What is the proper way to use descriptors as fields in Python dataclasses?
Question:
I’ve been playing around with python dataclasses and was wondering: What is the most elegant or most pythonic way to make one or some of the fields descriptors?
In the example below I define a Vector2D class that should be compared on its length.
from dataclasses import dataclass, field
from math import sqrt
@dataclass(order=True)
class Vector2D:
x: int = field(compare=False)
y: int = field(compare=False)
length: int = field(init=False)
def __post_init__(self):
type(self).length = property(lambda s: sqrt(s.x**2+s.y**2))
Vector2D(3,4) > Vector2D(4,1) # True
While this code works, it touches the class every time an instance is created, is there a more readable / less hacky / more intended way to use dataclasses and descriptors together?
Just having length as a property and not a field will work but this means I have to write __lt__
, et.al. by myself.
Another solution I found is equally unappealing:
@dataclass(order=True)
class Vector2D:
x: int = field(compare=False)
y: int = field(compare=False)
length: int = field(init=False)
@property
def length(self):
return sqrt(self.x**2+self.y**2)
@length.setter
def length(self, value):
pass
Introducing a no-op setter is necessary as apparently the dataclass-created init method tries to assign to length even though there isn’t a default value and it explicitly sets init=False
…
Surely there has to be a better way right?
Answers:
Might not answer your exact question, but you mentioned that the reason that you didnt want to have length as a property and a not field was because you would have to
write __lt__
, et.al by myself
While you do have to implement __lt__
by yourself, you can actually get away with implementing just that
from functools import total_ordering
from dataclasses import dataclass, field
from math import sqrt
@total_ordering
@dataclass
class Vector2D:
x: int
y: int
@property
def length(self):
return sqrt(self.x ** 2 + self.y ** 2)
def __lt__(self, other):
if not isinstance(other, Vector2D):
return NotImplemented
return self.length < other.length
def __eq__(self, other):
if not isinstance(other, Vector2D):
return NotImplemented
return self.length == other.length
print(Vector2D(3, 4) > Vector2D(4, 1))
The reason this works is because total_ordering
just adds all the other equality methods based on __eq__
and __lt__
I do not think that the example you present is a good use case for what you are trying to do. Nevertheless, for completeness sake, here is a possible solution to your problem:
@dataclass(order=True)
class Vector2D:
x: int = field(compare=False)
y: int = field(compare=False)
length: int = field(default=property(lambda s: sqrt(s.x**2+s.y**2)), init=False)

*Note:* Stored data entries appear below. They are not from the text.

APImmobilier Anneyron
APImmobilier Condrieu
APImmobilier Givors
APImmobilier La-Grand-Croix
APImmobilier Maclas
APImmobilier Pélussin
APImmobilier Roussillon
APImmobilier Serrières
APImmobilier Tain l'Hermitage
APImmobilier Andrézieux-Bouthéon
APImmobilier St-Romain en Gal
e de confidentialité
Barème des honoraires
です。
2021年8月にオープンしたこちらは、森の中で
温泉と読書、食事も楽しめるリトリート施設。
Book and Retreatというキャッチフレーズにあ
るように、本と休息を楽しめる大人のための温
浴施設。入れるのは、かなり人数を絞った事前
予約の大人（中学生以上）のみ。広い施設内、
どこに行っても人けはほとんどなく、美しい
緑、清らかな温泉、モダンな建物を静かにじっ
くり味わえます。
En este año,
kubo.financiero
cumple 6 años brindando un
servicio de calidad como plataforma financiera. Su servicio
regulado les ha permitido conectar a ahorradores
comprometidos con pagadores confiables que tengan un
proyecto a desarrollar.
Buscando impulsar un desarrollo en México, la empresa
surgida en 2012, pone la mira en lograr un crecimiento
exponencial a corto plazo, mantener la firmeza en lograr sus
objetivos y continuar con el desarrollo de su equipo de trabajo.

This works because dataclass
sets defaults as values on the class attributes unless the value is a list, dict or set.
Although you could implement the @property
and other methods manually, this can make you lose other desirable features like in this case using hash=False
if you wanted to use your Vector2D
in a dict
. Additionally, letting it implement dunder methods for you makes your code less error prone e.g. you can’t forget to return NotImplemented
which is a common mistake.
The drawback is that implementing the correct type-hint is not easy and that there can be some minor caveats, but once the type-hint is implemented it can be easily used anywhere.

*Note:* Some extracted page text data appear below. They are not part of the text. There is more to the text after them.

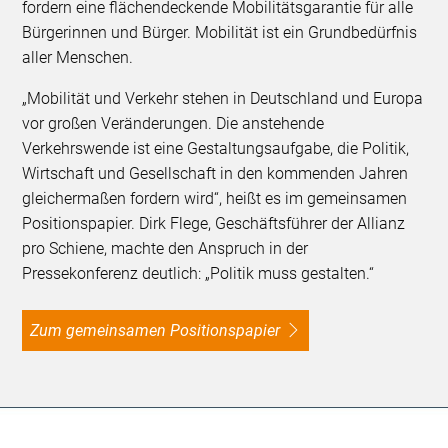
fordern eine flächendeckende Mobilitätsgarantie für alle
Bürgerinnen und Bürger. Mobilität ist ein Grundbedürfnis
aller Menschen.
„Mobilität und Verkehr stehen in Deutschland und Europa
vor großen Veränderungen. Die anstehende
Verkehrswende ist eine Gestaltungsaufgabe, die Politik,
Wirtschaft und Gesellschaft in den kommenden Jahren
gleichermaßen fordern wird“, heißt es im gemeinsamen
Positionspapier. Dirk Flege, Geschäftsführer der Allianz
pro Schiene, machte den Anspruch in der
Pressekonferenz deutlich: „Politik muss gestalten.“
Zum gemeinsamen Positionspapier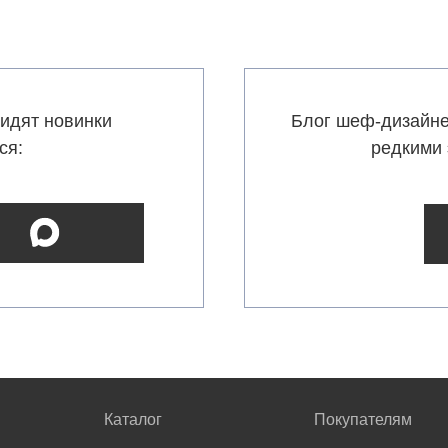
идят новинки
Блог шеф-дизайне
ся:
редкими 
Каталог
Покупателям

The property (descriptor) type-hint:
import sys
from typing import Any, Optional, Protocol, TypeVar, overload
if sys.version_info < (3, 9):
from typing import Type
else:
from builtins import type as Type
IT = TypeVar("IT", contravariant=True)
CT = TypeVar("CT", covariant=True)
GT = TypeVar("GT", covariant=True)
ST = TypeVar("ST", contravariant=True)
class Property(Protocol[CT, GT, ST]):
# Get default attribute from a class.
@overload
def __get__(self, instance: None, owner: Type[Any]) -> CT:
...
# Get attribute from an instance.
def __get__(self, instance: IT, owner: Optional[Type[IT]] = ...) -> GT:
...
def __get__(self, instance, owner=None):
...
def __set__(self, instance: Any, value: ST) -> None:
...
From here, we can now type-hint our property
object when using a dataclass
. Use field(default=property(...))
if you need to use the other options in field(...)
.
import sys
import typing
from dataclasses import dataclass, field
from math import hypot
# Use for read-only property.
if sys.version_info < (3, 11):
from typing import NoReturn as Never
else:
from typing import Never
@dataclass(order=True)
class Vector2D:
x: int = field(compare=False)
y: int = field(compare=False)
# Properties return themselves as their default class variable.
# Read-only properties never allow setting a value.
# If init=True, then it would assign self.length = Vector2D.length for the
# default factory.
# Setting repr=False for consistency with init=False.
length: Property[property, float, Never] = field(
default=property(lambda v: hypot(v.x, v.y)),
init=False,
repr=False,
)
v1 = Vector2D(3, 4)
v2 = Vector2D(6, 8)
if typing.TYPE_CHECKING:
reveal_type(Vector2D.length) # builtins.property
reveal_type(v1.length) # builtins.float
assert v1.length == 5.0
assert v2.length == 10.0
assert v1 < v2
Try it on mypy Playground.
I’ve been playing around with python dataclasses and was wondering: What is the most elegant or most pythonic way to make one or some of the fields descriptors?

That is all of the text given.